Work to be completed ::
The response must hold only the lines from the line containing "Актуальность" through the end of the listing, exactly as written.

--- Available data Enclosed Below ---

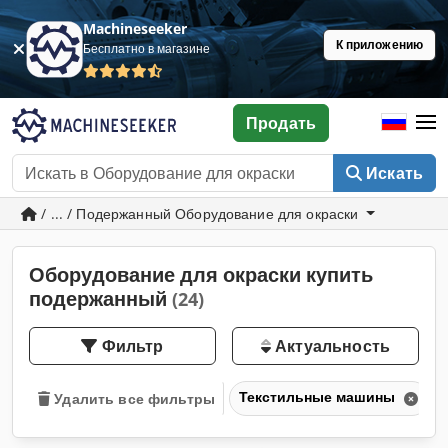
Machineseeker
К приложению
Бесплатно в магазине
Продать
Искать
/ ... / Подержанный Оборудование для окраски
Оборудование для окраски купить
подержанный
(24)
Фильтр
Актуальность
Текстильные машины
Удалить все фильтры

--- End of Enclosed Available data ---

Answer to this problem ::
Актуальность
Текстильные машины
Удалить все фильтры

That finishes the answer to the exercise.